(Minnesota News Connection) From supply shortages at the start of the pandemic to recent inflation spikes, consumer prices have sometimes been linked to claims of price gouging.
In Minnesota, a state lawmaker feels authorities should be able to respond to these cases when there is a public emergency. A bill in the Legislature would give the state attorney general the authority to investigate retailers charging "unconscionably excessive prices" for essential goods or services during an emergency.
Rep. Zack Stephenson, DFL-Coon Rapids, the bill's sponsor, said recent weather-related disasters in states like Texas and Florida saw too many people being taken advantage of.
"It's morally wrong to see people trying to profit to an absurd extent off of the pain and misery of other human beings," Stephenson asserted.
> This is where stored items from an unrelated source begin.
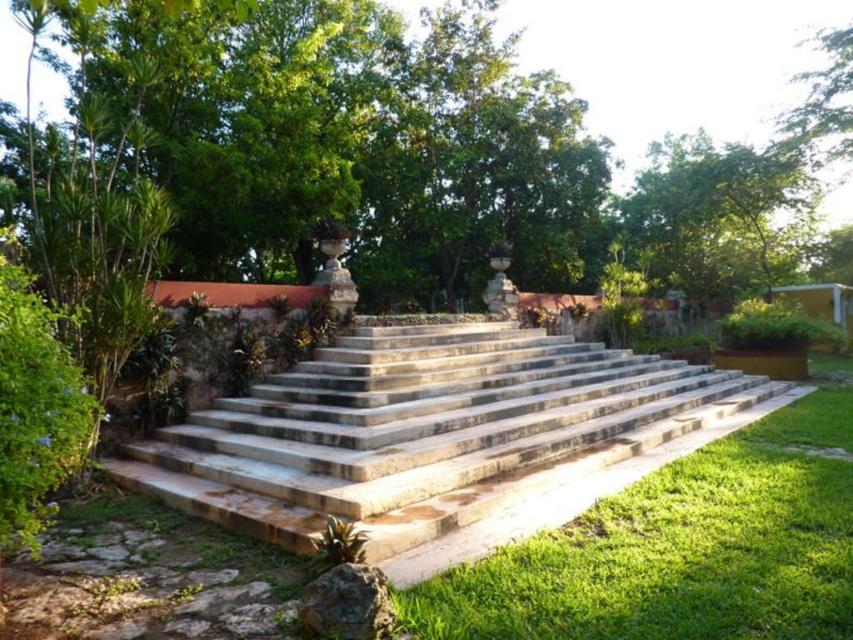 Question: Does natural stone stairs at center have a smaller size compared to green grass at lower center?

Choices:
 (A) yes
 (B) no

Answer: (B)

Question: Estimate the real-world distances between objects in this image. Which object is closer to the green leafy tree at upper right?

Choices:
 (A) natural stone stairs at center
 (B) green grass at lower center

Answer: (A)

Question: Is green grass at lower center behind green leafy tree at upper right?

Choices:
 (A) yes
 (B) no

Answer: (B)

Question: Is natural stone stairs at center to the left of green grass at lower center from the viewer's perspective?

Choices:
 (A) no
 (B) yes

Answer: (B)

Question: Which object is the farthest from the natural stone stairs at center?

Choices:
 (A) green leafy tree at upper right
 (B) green grass at lower center

Answer: (A)

Question: Which object is the farthest from the natural stone stairs at center?

Choices:
 (A) green grass at lower center
 (B) green leafy tree at upper right

Answer: (B)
He argued the bill would protect Minnesotans when the next brutal winter storm hits and an emergency is declared. Economists have long debated the effectiveness of price-gouging laws, and whether some of the language is too vague. But Stephenson countered his plan is very specific. An "excessive" price would be defined as at least 25 percent higher than the average set by retailers just before the emergency.
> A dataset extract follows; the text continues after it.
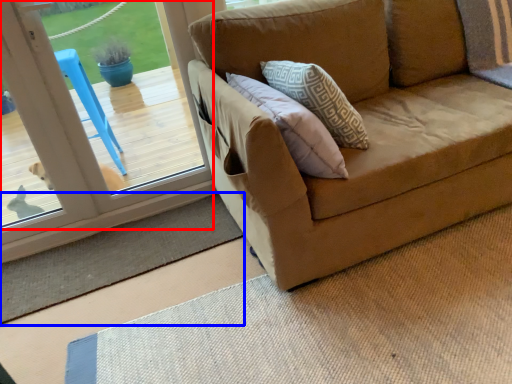 Question: Which point is further to the camera, window (highlighted by a red box) or doormat (highlighted by a blue box)?

Choices:
 (A) window
 (B) doormat

Answer: (B)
Stephenson noted his plan has safeguards for business owners, too. While it would not address some of the recent price-gouging claims during higher inflation, he emphasized it is worth looking into for nonemergency situations.
"In the energy sector, for example you know, we have the Public Utilities Commission," Stephenson pointed out. "But perhaps there's a space to give them more power and the attorney general more power to prevent price gouging in the energy world."
In recent sessions, Stephenson has also floated a separate plan to deal with excessive prices for prescription drugs. Nearly 40 states have laws on the books addressing price gouging in various ways. If approved, Stephenson's plan for emergencies would be the first such law for Minnesota.